À la base de l’écriture de cet ouvrage, quelques constatations faites par les auteurs : d’une part, la rémanence d’un courant dit « réactionnaire » du marketing, en réaction à tout ce qui n’est pas issu du sérail, et notamment qui vient du monde de l’Internet. Pivot de la création de ce livre, la réaction des caciques à la vue du fameux tableau de Kathy Sierra sur les différences entre vieille et nouvelle école de marketing. En filigrane, “si Kathy Sierra est une blogueuse, et non une professionnelle du marketing, cela doit vouloir dire qu’elle n’est pas sérieuse”. Bernard Cova et ses disciples ont voulu nous montrer le contraire.

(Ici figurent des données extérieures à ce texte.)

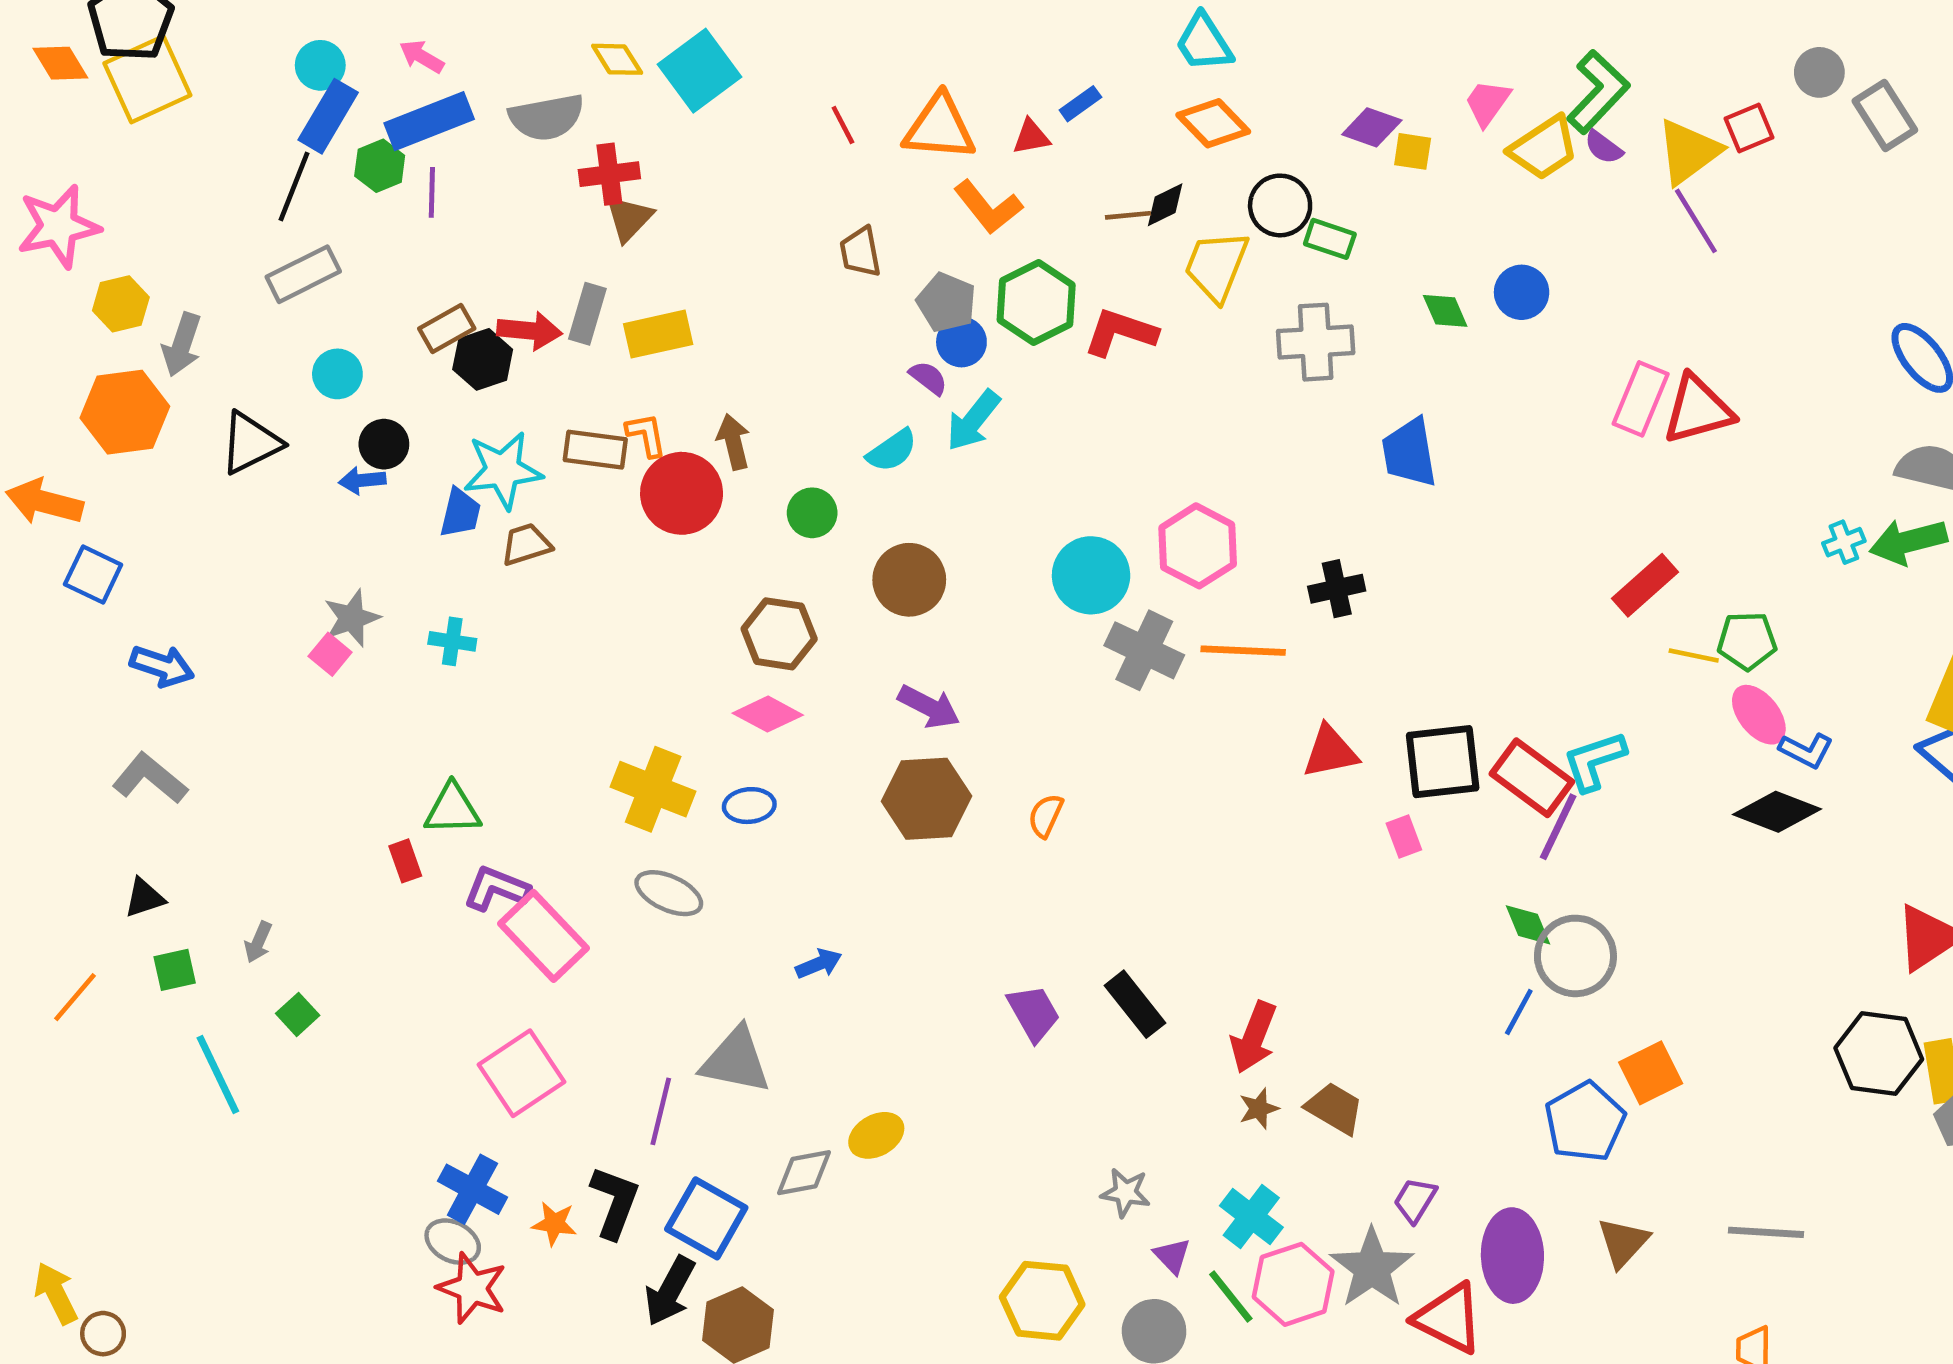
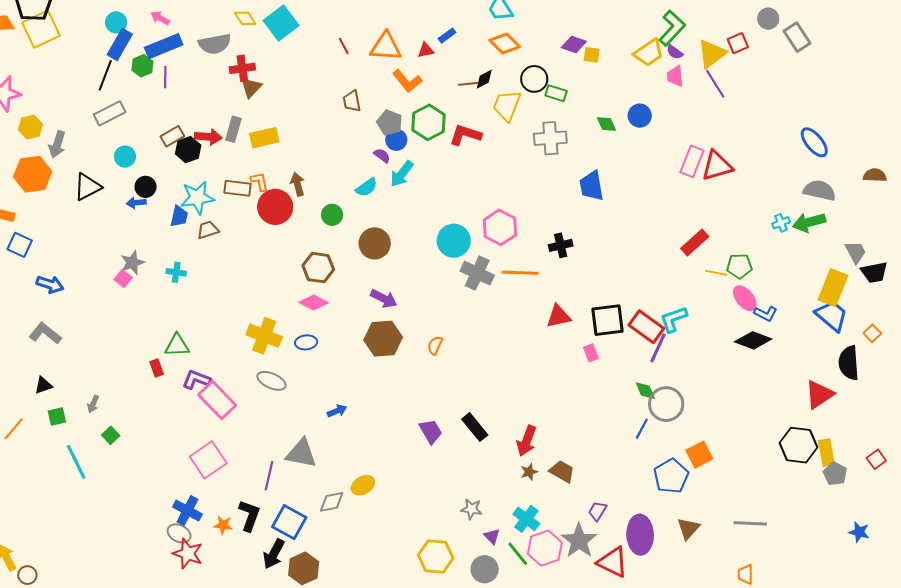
pink trapezoid: (1487, 103) -> (675, 76), moved, turned -40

Toutefois, ce livre va plus loin que les bricolages souvent idéologiques et préparés à la hâte, des différents récits qui se bâtissent autour des mythes et des discours auto nourris des propagateurs des pensées du marketing postmoderne (ce que Cova, Badot, Ampelio et Bucci ont décrit comme étant les panacées marketing). C’est ce qui fait l’originalité de ce livre, un ouvrage qui sort des sentiers battus et qui ose contredire les théories ambiantes, tout en défendant une vision non réactionnaire du marketing précisons-le.

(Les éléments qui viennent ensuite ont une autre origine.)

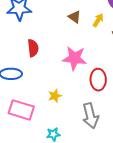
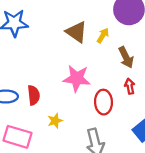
brown triangle: (75, 17) -> (76, 32), size x1.5
red semicircle: (33, 48) -> (34, 95), moved

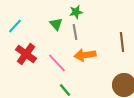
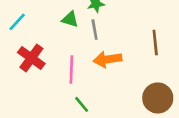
green triangle: (56, 24) -> (70, 19), turned -32
pink line: (57, 63) -> (71, 70), turned 45

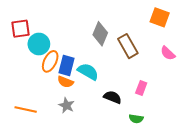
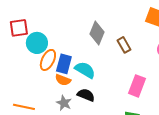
brown rectangle: (128, 46) -> (124, 45), size x0.7
pink rectangle: (141, 88) -> (137, 86), size x1.5
black semicircle: (113, 97) -> (86, 95), moved

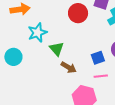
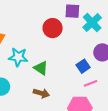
cyan star: (37, 33) -> (18, 57), turned -30
brown arrow: (69, 67) -> (41, 93), moved

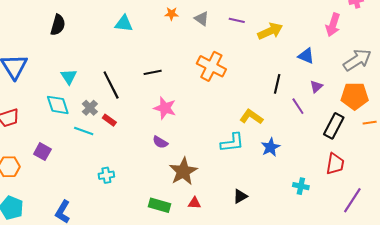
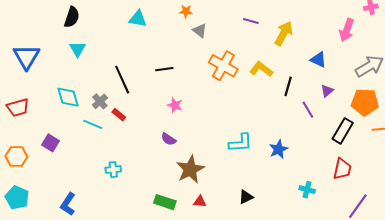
gray triangle: (202, 19) -> (200, 30), moved
yellow arrow: (270, 31) -> (284, 33), turned -40
cyan triangle: (69, 77) -> (77, 49), moved
pink star: (165, 108) -> (175, 105), size x0.7
yellow L-shape: (251, 117) -> (261, 69), moved

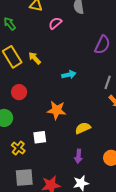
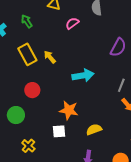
cyan arrow: (69, 75) -> (83, 75), size x1.5
white square: (40, 137) -> (59, 131), moved

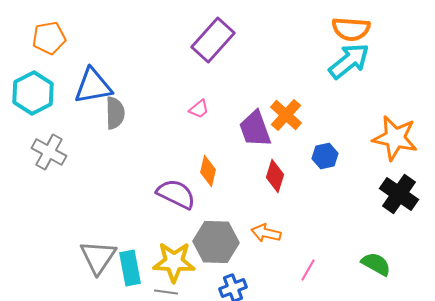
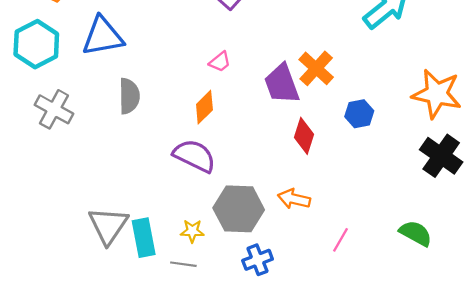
gray semicircle: (115, 113) -> (129, 96), moved
orange diamond: (208, 171) -> (204, 107), moved, turned 32
yellow star: (174, 262) -> (192, 231), size x0.5

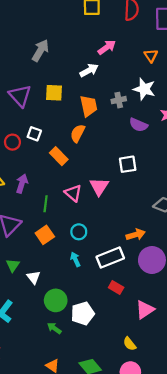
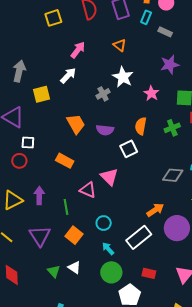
white star: (144, 89) -> (123, 77), turned 30
yellow square: (54, 93) -> (42, 94), moved
orange trapezoid: (89, 106) -> (76, 124), moved
purple semicircle: (138, 125) -> (105, 130), moved
orange semicircle: (78, 133) -> (141, 126), moved
white square: (34, 134) -> (28, 143), moved
white triangle: (34, 277) -> (74, 267), moved
red rectangle: (116, 288) -> (149, 273), moved
green circle: (56, 300) -> (111, 272), moved

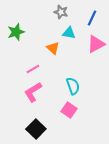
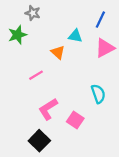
gray star: (61, 12) -> (33, 13), moved
cyan semicircle: (73, 86) -> (98, 94), moved
pink L-shape: (33, 92) -> (48, 109), moved

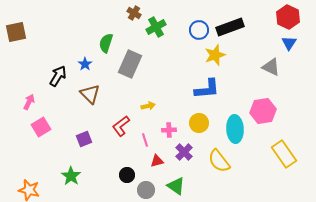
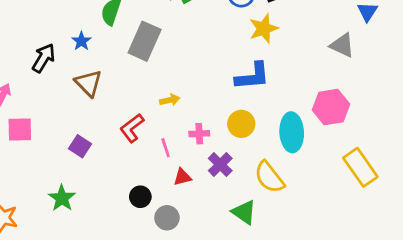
pink square: (41, 127) -> (20, 129), turned 30
purple square: (84, 139) -> (80, 146), turned -35
green triangle: (176, 186) -> (244, 212), moved

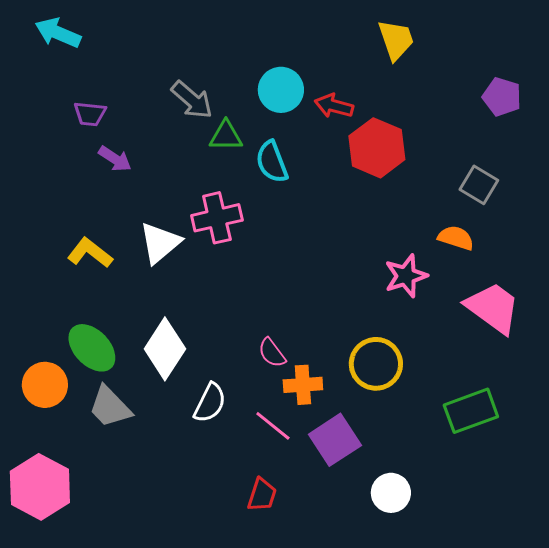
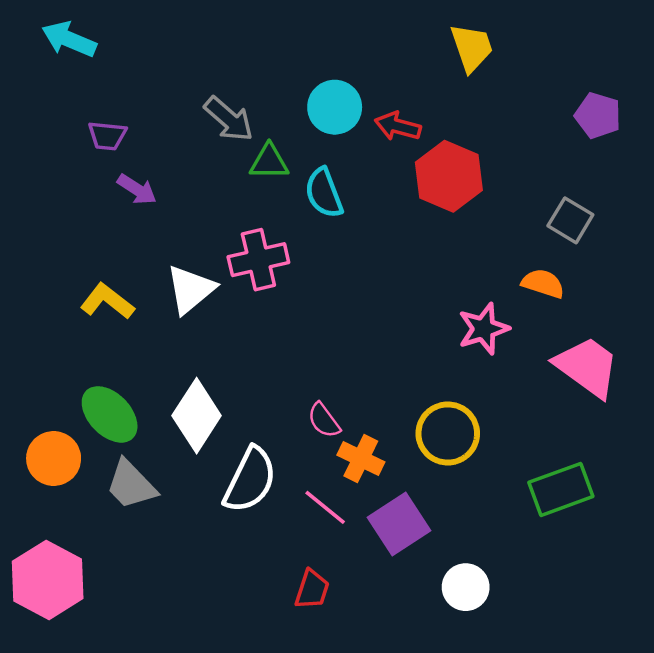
orange cross: (303, 385) -> (361, 458), turned 30
white semicircle: (210, 403) -> (250, 480), size x1.4

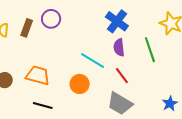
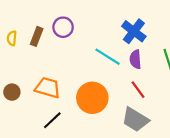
cyan line: (92, 60) -> (108, 57), moved
orange circle: (80, 84) -> (92, 98), size x1.5
black line: (43, 106) -> (52, 120), turned -60

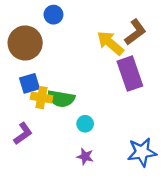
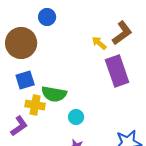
yellow arrow: (110, 43) -> (99, 43), size x0.6
yellow cross: (41, 98) -> (35, 105), moved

Contre le marketing “colonialiste”
À la base, la critique d’une approche communautaire dite « colonialiste », métaphore qui décrit le marketing qui essaie de convaincre de force la population du bien-fondé de sa démarche, proche du marketing traditionnel, où l’entreprise reste le centre du monde. C’est à cette vision que les auteurs opposent une vision non colonialiste, basée sur le respect des communautés. Pour quiconque a travaillé sur le marketing communautaire, notamment sur Internet, cette thèse s’impose comme une évidence.

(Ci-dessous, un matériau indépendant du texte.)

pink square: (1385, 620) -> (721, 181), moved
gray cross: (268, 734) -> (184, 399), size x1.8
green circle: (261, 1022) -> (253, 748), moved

Mais c’est aussi un livre qui s’élève contre l’idéologie du marché comme unique objet d’étude, auquel il tend à substituer la société au sens large dans laquelle s’insère ce marché (d’où le terme de societing).
Contre les discours marketing postmodernes préfabriqués
Ces discours postmodernes – souvent préfabriqués – sur le consomm’acteur, le consommateur 2.0 ou encore la fameuse génération Y (souvent dénoncée dans ces pages et aussi à l’ordre du jour d’un séminaire prévu le 22 octobre malheureusement annulé pour cause de grève et qui sera bientôt reprogrammé) ont leurs limites, même si la tendance de fond – comprise par tous – d’un consommateur qui s’extrait de la mainmise du marketing manipulateur, a toujours un sens certain. Pour dépasser ce discours « idéologique » pour reprendre le mot des auteurs, ceux ci se livrent à un véritable décodage de chacune de ces tendances en les passant au crible. La conclusion est somme toute plus complexe que celle des livres de management moyens dont les piles non négligeables passent entre nos mains chaque année et qui développent une thèse, simple et linéaire : ici, pas de développement en noir et blanc, l’approche est complexe, mieux vaut s’accrocher.
Du Web 2.0 à la génération Y : personne n’y échappe
Les auteurs passent ainsi à la loupe tous les discours incantatoires autour de la prétendue mutation du consommateur, la soi-disant révolution « Y » où les jeunes viendraient tout renverser sur leur passage tels une bande de Huns et sur l’impact – plus limité dans la réalité que dans les discours – du Web 2.0 sur nos comportements quotidiens. Les faits sont têtus et les habitudes lentes à changer. N’aurions-nous pas exagéré les changements que nous vivons ? La prétendue révolution d’innovation que représente le XXIe siècle existe-t-elle vraiment ? Ie siècle de l’innovation ne fut-il pas d’ailleurs le XIXe où tout était à inventer ?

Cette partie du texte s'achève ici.